Australopithèques et pithécanthropes, avant de devenir les jurons favoris du capitaine Haddock, précédaient Homo Sapiens dans la cohorte des siècles. En ce temps-là, la tribu féline est la classe dominante. Des lions, des tigres, des machérodes qui n’en finissent pas de disparaître, handicapés qu’ils sont par la taille de leur arme mortelle, les redoutables dents de sabre. Bien mieux nourris que les malheureux hominidés, des mal logés obligés de regrimper aux arbres au moindre danger. Pour eux, c’est baies, racines ou légumineuses. Larves et chenilles les jours de fête, et pour arrondir la ration de protéines sous peine de ne jamais évoluer.
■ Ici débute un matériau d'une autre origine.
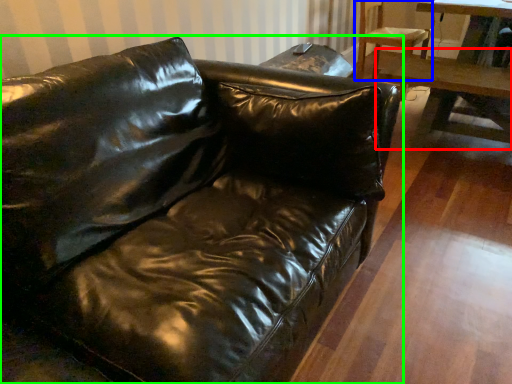 Question: Which object is the farthest from table (highlighted by a red box)? Choose among these: chair (highlighted by a blue box) or studio couch (highlighted by a green box).

Choices:
 (A) chair
 (B) studio couch

Answer: (B) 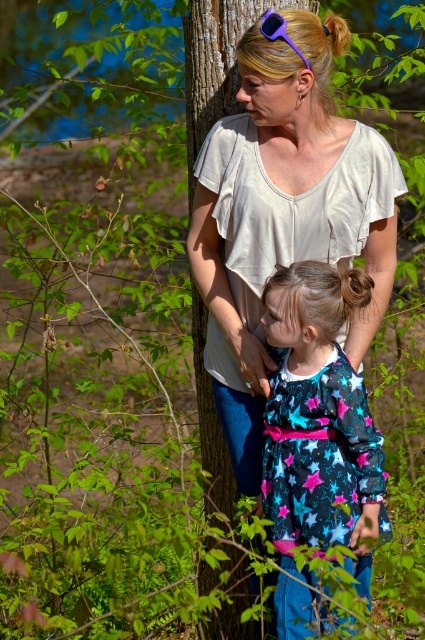 Question: Estimate the real-world distances between objects in this image. Which object is farther from the smooth brown tree trunk at center?

Choices:
 (A) shiny star-patterned dress at center
 (B) purple plastic goggles at upper center

Answer: (B)

Question: Which point is closer to the camera?

Choices:
 (A) (339, 353)
 (B) (190, 276)
 (C) (277, 26)

Answer: (C)

Question: Where is smooth brown tree trunk at center located in relation to purple plastic goggles at upper center in the image?

Choices:
 (A) below
 (B) above

Answer: (A)

Question: Which point is farther to the camera?

Choices:
 (A) (322, 403)
 (B) (294, 45)
 (C) (300, 4)

Answer: (C)

Question: From the image, what is the correct spatial relationship of shiny star-patterned dress at center in relation to smooth brown tree trunk at center?

Choices:
 (A) right
 (B) left

Answer: (A)

Question: Does shiny star-patterned dress at center appear on the right side of smooth brown tree trunk at center?

Choices:
 (A) yes
 (B) no

Answer: (A) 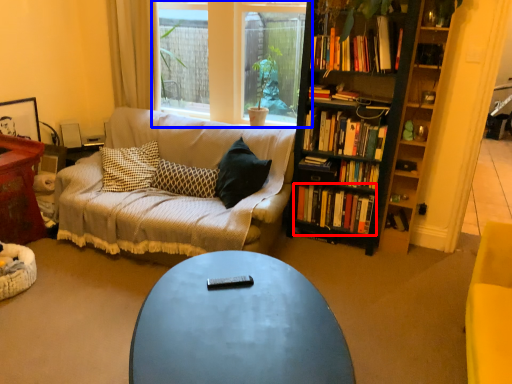 Question: Which object is further to the camera taking this photo, book (highlighted by a red box) or window (highlighted by a blue box)?

Choices:
 (A) book
 (B) window

Answer: (A) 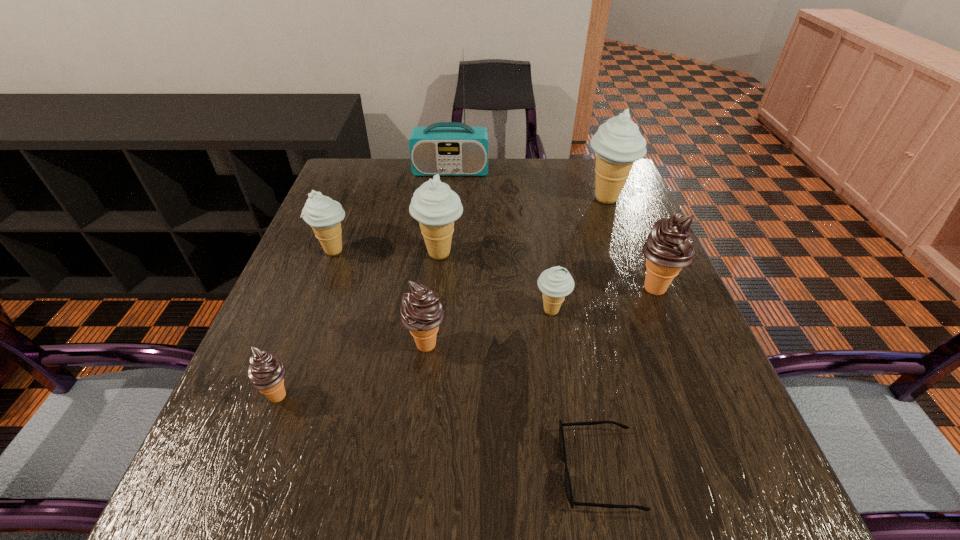 Locate an element on the screen. the tallest object is located at coordinates (446, 148).

The image size is (960, 540). Identify the location of light radio receiver. (446, 148).

The height and width of the screenshot is (540, 960). Identify the location of the eighth nearest object. 618,143.

In order to click on the farthest beige icecream in this screenshot , I will do `click(618, 143)`.

Find the location of a particular element. This screenshot has height=540, width=960. the farthest chocolate icecream is located at coordinates (668, 248).

The image size is (960, 540). Identify the location of the rightmost chocolate icecream. (668, 248).

This screenshot has width=960, height=540. I want to click on the second beige icecream from left to right, so click(434, 205).

Locate an element on the screen. the leftmost beige icecream is located at coordinates (324, 215).

You are a GUI agent. You are given a task and a screenshot of the screen. Output one action in this format:
    pyautogui.click(x=<x>, y=<y>)
    Task: Click on the third nearest object
    The image size is (960, 540).
    Given the screenshot: What is the action you would take?
    pyautogui.click(x=421, y=312)

Find the location of a particular element. the sixth farthest icecream is located at coordinates (421, 312). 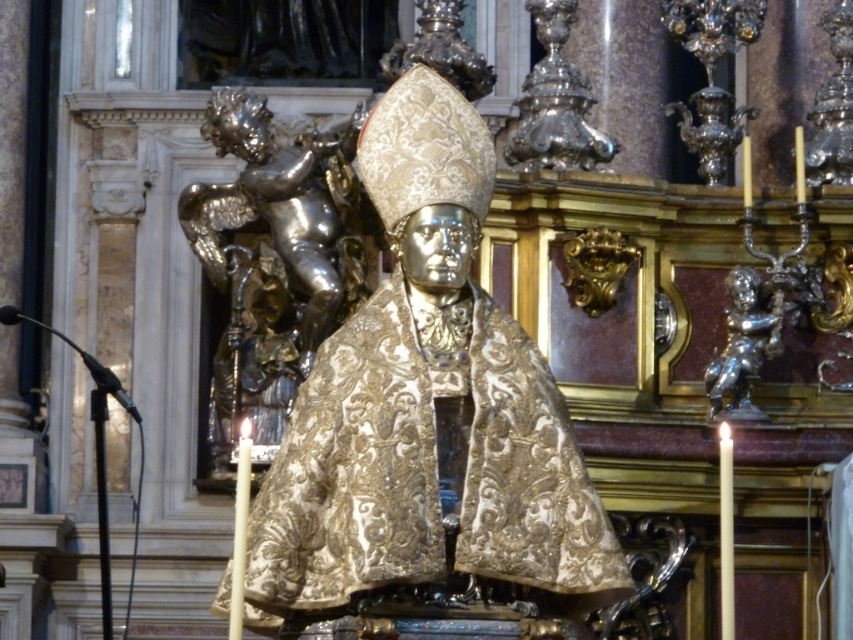 Question: Is shiny silver cherub at left above shiny silver cherub at right?

Choices:
 (A) yes
 (B) no

Answer: (A)

Question: Which point is farther from the camera taking this photo?

Choices:
 (A) (399, 337)
 (B) (750, 294)

Answer: (B)

Question: Observing the image, what is the correct spatial positioning of gold embroidered cape at center in reference to shiny silver cherub at left?

Choices:
 (A) below
 (B) above

Answer: (A)

Question: Considering the real-world distances, which object is farthest from the shiny silver cherub at right?

Choices:
 (A) shiny silver cherub at left
 (B) gold embroidered cape at center

Answer: (A)

Question: Does shiny silver cherub at left lie in front of shiny silver cherub at right?

Choices:
 (A) no
 (B) yes

Answer: (A)

Question: Which of the following is the closest to the observer?

Choices:
 (A) (312, 195)
 (B) (457, 554)
 (C) (747, 316)

Answer: (B) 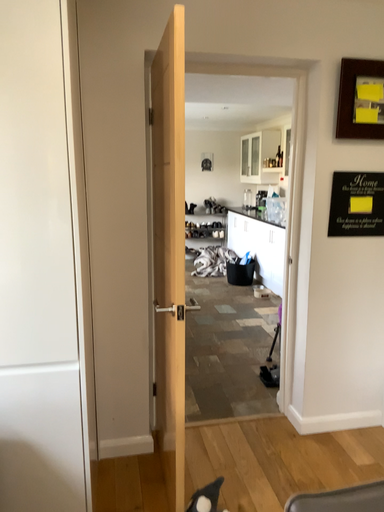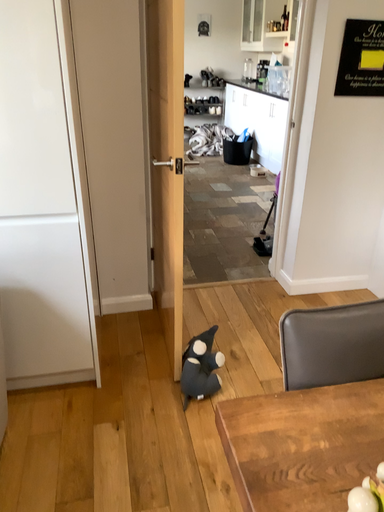 Question: Which way did the camera rotate in the video?

Choices:
 (A) rotated downward
 (B) rotated upward

Answer: (A) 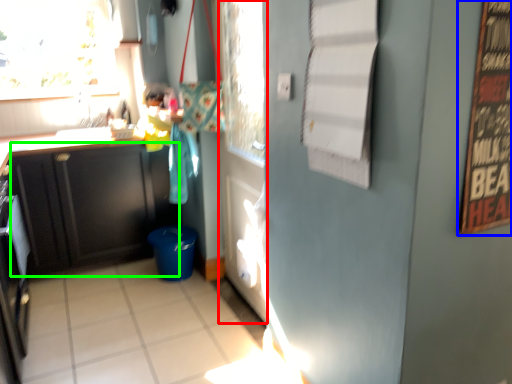 Question: Which is farther away from door (highlighted by a red box)? bulletin board (highlighted by a blue box) or cabinetry (highlighted by a green box)?

Choices:
 (A) bulletin board
 (B) cabinetry

Answer: (A) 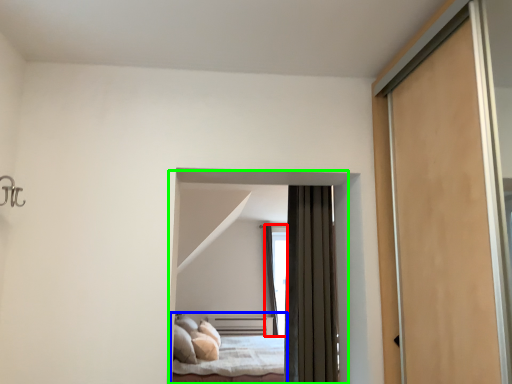 Question: Based on their relative distances, which object is nearer to window (highlighted by a red box)? Choose from bed (highlighted by a blue box) and bed (highlighted by a green box).

Choices:
 (A) bed
 (B) bed

Answer: (A) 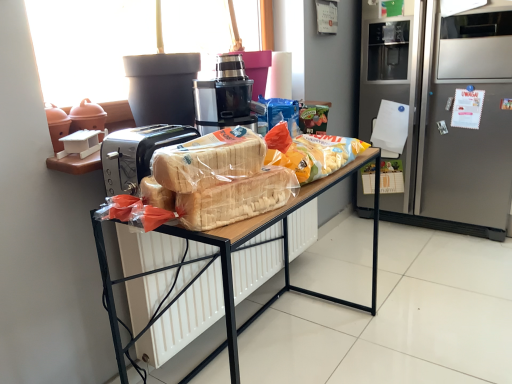 Describe the element at coordinates (222, 178) in the screenshot. Image resolution: width=512 pixels, height=384 pixels. I see `translucent plastic bread at center, positioned as the third snack in back-to-front order` at that location.

Image resolution: width=512 pixels, height=384 pixels. Describe the element at coordinates (224, 97) in the screenshot. I see `black plastic juicer at center` at that location.

Describe the element at coordinates (310, 152) in the screenshot. This screenshot has width=512, height=384. I see `translucent plastic bag of chips at center, which is counted as the 1th snack, starting from the back` at that location.

What do you see at coordinates (209, 160) in the screenshot? This screenshot has height=384, width=512. I see `translucent plastic bread at center, arranged as the second snack when viewed from the back` at bounding box center [209, 160].

Identify the location of wooden desk at center. The height and width of the screenshot is (384, 512). (283, 255).

Image resolution: width=512 pixels, height=384 pixels. Find the location of `desk in front of the satin silver refrigerator at right`. desk in front of the satin silver refrigerator at right is located at coordinates (283, 255).

Is point (106, 274) in front of point (486, 212)?

Yes, point (106, 274) is in front of point (486, 212).

How different are the orientations of wooden desk at center and satin silver refrigerator at right in degrees?

91.6 degrees.

Does wooden desk at center have a greater height compared to satin silver refrigerator at right?

No.

Consider the image. Considering the sizes of objects satin silver refrigerator at right and translucent plastic bread at center, which is the second snack from front to back, in the image provided, who is smaller, satin silver refrigerator at right or translucent plastic bread at center, which is the second snack from front to back,?

Smaller between the two is translucent plastic bread at center, which is the second snack from front to back.

From a real-world perspective, is satin silver refrigerator at right on top of translucent plastic bread at center, arranged as the second snack when viewed from the back?

No, from a real-world perspective, satin silver refrigerator at right is not over translucent plastic bread at center, arranged as the second snack when viewed from the back

Considering the sizes of satin silver refrigerator at right and translucent plastic bread at center, arranged as the second snack when viewed from the back, in the image, is satin silver refrigerator at right taller or shorter than translucent plastic bread at center, arranged as the second snack when viewed from the back,?

satin silver refrigerator at right is taller than translucent plastic bread at center, arranged as the second snack when viewed from the back.

From the image's perspective, is satin silver refrigerator at right on top of translucent plastic bread at center, arranged as the second snack when viewed from the back?

Correct, satin silver refrigerator at right appears higher than translucent plastic bread at center, arranged as the second snack when viewed from the back, in the image.

Are translucent plastic bread at center, which is the second snack from front to back, and translucent plastic bag of chips at center, which is counted as the 1th snack, starting from the back, located far from each other?

That's not correct — translucent plastic bread at center, which is the second snack from front to back, is a little close to translucent plastic bag of chips at center, which is counted as the 1th snack, starting from the back.

Does point (168, 168) come farther from viewer compared to point (332, 138)?

That is False.

From a real-world perspective, does translucent plastic bread at center, which is the second snack from front to back, stand above translucent plastic bag of chips at center, which is counted as the 1th snack, starting from the back?

Yes, from a real-world perspective, translucent plastic bread at center, which is the second snack from front to back, is above translucent plastic bag of chips at center, which is counted as the 1th snack, starting from the back.

Considering the relative sizes of translucent plastic bread at center, which is the second snack from front to back, and translucent plastic bag of chips at center, which is counted as the 1th snack, starting from the back, in the image provided, is translucent plastic bread at center, which is the second snack from front to back, smaller than translucent plastic bag of chips at center, which is counted as the 1th snack, starting from the back,?

Indeed, translucent plastic bread at center, which is the second snack from front to back, has a smaller size compared to translucent plastic bag of chips at center, which is counted as the 1th snack, starting from the back.

Is translucent plastic bread at center, the 1th snack viewed from the front, bigger than translucent plastic bag of chips at center, which is counted as the 1th snack, starting from the back?

No.

In the scene shown: Considering the relative sizes of translucent plastic bread at center, the 1th snack viewed from the front, and translucent plastic bag of chips at center, which is counted as the 1th snack, starting from the back, in the image provided, is translucent plastic bread at center, the 1th snack viewed from the front, shorter than translucent plastic bag of chips at center, which is counted as the 1th snack, starting from the back,?

Yes, translucent plastic bread at center, the 1th snack viewed from the front, is shorter than translucent plastic bag of chips at center, which is counted as the 1th snack, starting from the back.

Looking at their sizes, would you say translucent plastic bread at center, positioned as the third snack in back-to-front order, is wider or thinner than translucent plastic bag of chips at center, which appears as the 3th snack when viewed from the front?

translucent plastic bread at center, positioned as the third snack in back-to-front order, is thinner than translucent plastic bag of chips at center, which appears as the 3th snack when viewed from the front.

Is translucent plastic bread at center, positioned as the third snack in back-to-front order, to the left or to the right of translucent plastic bag of chips at center, which is counted as the 1th snack, starting from the back, in the image?

translucent plastic bread at center, positioned as the third snack in back-to-front order, is to the left of translucent plastic bag of chips at center, which is counted as the 1th snack, starting from the back.

From a real-world perspective, is satin silver refrigerator at right over translucent plastic bag of chips at center, which appears as the 3th snack when viewed from the front?

No, from a real-world perspective, satin silver refrigerator at right is not on top of translucent plastic bag of chips at center, which appears as the 3th snack when viewed from the front.

Which object is further away from the camera taking this photo, satin silver refrigerator at right or translucent plastic bag of chips at center, which is counted as the 1th snack, starting from the back?

satin silver refrigerator at right is more distant.

Between satin silver refrigerator at right and translucent plastic bag of chips at center, which is counted as the 1th snack, starting from the back, which one has less height?

translucent plastic bag of chips at center, which is counted as the 1th snack, starting from the back, is shorter.

What's the angular difference between satin silver refrigerator at right and translucent plastic bag of chips at center, which is counted as the 1th snack, starting from the back,'s facing directions?

satin silver refrigerator at right and translucent plastic bag of chips at center, which is counted as the 1th snack, starting from the back, are facing 90.4 degrees away from each other.

Would you say satin silver refrigerator at right contains wooden desk at center?

Actually, wooden desk at center is outside satin silver refrigerator at right.

Could you tell me if satin silver refrigerator at right is turned towards wooden desk at center?

Yes.

Between satin silver refrigerator at right and wooden desk at center, which one appears on the left side from the viewer's perspective?

Positioned to the left is wooden desk at center.

Considering the sizes of objects translucent plastic bread at center, positioned as the third snack in back-to-front order, and black plastic juicer at center in the image provided, who is smaller, translucent plastic bread at center, positioned as the third snack in back-to-front order, or black plastic juicer at center?

With smaller size is translucent plastic bread at center, positioned as the third snack in back-to-front order.

Is point (186, 205) closer or farther from the camera than point (194, 84)?

Clearly, point (186, 205) is closer to the camera than point (194, 84).

At what (x,y) coordinates should I click in order to perform the action: click on refrigerator located above the wooden desk at center (from a real-world perspective). Please return your answer as a coordinate pair (x, y). This screenshot has width=512, height=384. Looking at the image, I should click on (446, 112).

I want to click on refrigerator behind the translucent plastic bread at center, which is the second snack from front to back, so click(x=446, y=112).

Looking at the image, which one is located further to translucent plastic bread at center, the 1th snack viewed from the front, translucent plastic bread at center, which is the second snack from front to back, or satin silver refrigerator at right?

The object further to translucent plastic bread at center, the 1th snack viewed from the front, is satin silver refrigerator at right.

Looking at the image, which one is located further to translucent plastic bread at center, positioned as the third snack in back-to-front order, translucent plastic bag of chips at center, which is counted as the 1th snack, starting from the back, or black plastic juicer at center?

Among the two, translucent plastic bag of chips at center, which is counted as the 1th snack, starting from the back, is located further to translucent plastic bread at center, positioned as the third snack in back-to-front order.

Which object lies nearer to the anchor point wooden desk at center, translucent plastic bread at center, the 1th snack viewed from the front, or satin silver refrigerator at right?

Result: translucent plastic bread at center, the 1th snack viewed from the front, lies closer to wooden desk at center than the other object.

Based on their spatial positions, is wooden desk at center or translucent plastic bag of chips at center, which is counted as the 1th snack, starting from the back, closer to black plastic juicer at center?

translucent plastic bag of chips at center, which is counted as the 1th snack, starting from the back, is closer to black plastic juicer at center.

Which object lies nearer to the anchor point translucent plastic bag of chips at center, which appears as the 3th snack when viewed from the front, translucent plastic bread at center, the 1th snack viewed from the front, or translucent plastic bread at center, arranged as the second snack when viewed from the back?

Among the two, translucent plastic bread at center, the 1th snack viewed from the front, is located nearer to translucent plastic bag of chips at center, which appears as the 3th snack when viewed from the front.

Looking at the image, which one is located closer to translucent plastic bread at center, the 1th snack viewed from the front, wooden desk at center or translucent plastic bag of chips at center, which appears as the 3th snack when viewed from the front?

Among the two, translucent plastic bag of chips at center, which appears as the 3th snack when viewed from the front, is located nearer to translucent plastic bread at center, the 1th snack viewed from the front.

Considering their positions, is translucent plastic bag of chips at center, which appears as the 3th snack when viewed from the front, positioned closer to translucent plastic bread at center, which is the second snack from front to back, than wooden desk at center?

Among the two, translucent plastic bag of chips at center, which appears as the 3th snack when viewed from the front, is located nearer to translucent plastic bread at center, which is the second snack from front to back.

Based on the photo, considering their positions, is translucent plastic bread at center, positioned as the third snack in back-to-front order, positioned further to wooden desk at center than translucent plastic bread at center, arranged as the second snack when viewed from the back?

translucent plastic bread at center, arranged as the second snack when viewed from the back, lies further to wooden desk at center than the other object.

Find the location of a particular element. This screenshot has width=512, height=384. snack between translucent plastic bread at center, arranged as the second snack when viewed from the back, and wooden desk at center, in the vertical direction is located at coordinates (222, 178).

Where is `snack located between translucent plastic bread at center, the 1th snack viewed from the front, and translucent plastic bag of chips at center, which is counted as the 1th snack, starting from the back, in the left-right direction`? The width and height of the screenshot is (512, 384). snack located between translucent plastic bread at center, the 1th snack viewed from the front, and translucent plastic bag of chips at center, which is counted as the 1th snack, starting from the back, in the left-right direction is located at coordinates (209, 160).

The image size is (512, 384). Identify the location of desk located between translucent plastic bread at center, which is the second snack from front to back, and satin silver refrigerator at right in the left-right direction. (283, 255).

The height and width of the screenshot is (384, 512). In order to click on snack between translucent plastic bread at center, arranged as the second snack when viewed from the back, and black plastic juicer at center in the front-back direction in this screenshot , I will do `click(310, 152)`.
Et dès que les grands fauves se sont repus de leurs proies, des hordes de papys charognards tentent de précéder les hyènes, les chacals et les vautours au grand festin de restes. Crus, puisque le feu, ils l’ont vu, mais ne le possèdent pas. Édouard, un patriarche et chef de horde au cerveau fertile et déjà capable d’abstraction, le dérobe alors au flanc d’un volcan pour le plus grand bénéfice de ses femmes-sœurs et de leurs enfants. C’est là que tout change, qu’un destin semble apparaître à l’horizon. Armé du feu qui terrorise les animaux, on peut déloger les occupants des cavernes. Un habitat chaud et confortable, comme en rêve Madame Australopithèque ! Cette 1ère avancée technologique modifie en profondeur la vie de la famille d’Edouard. Il permet d’avoir chaud et de ne plus vivre dans la peur. De fabriquer des lances à pointe durcie, bien plus efficaces que les simples javelots de bois. Nos misérables ancêtres sont donc bien mieux nourris. Et leur habitat sédentaire leur permet de s’intéresser sereinement à leur environnement, de devenir de fins botanistes. Mais il faudra encore des dizaines de milliers d’années et bien des hectares de forêt incendiés pour apprendre les secrets de fabrication du feu. Avec le charbon de bois, on trace des signes et on invente l’art figuratif au passage.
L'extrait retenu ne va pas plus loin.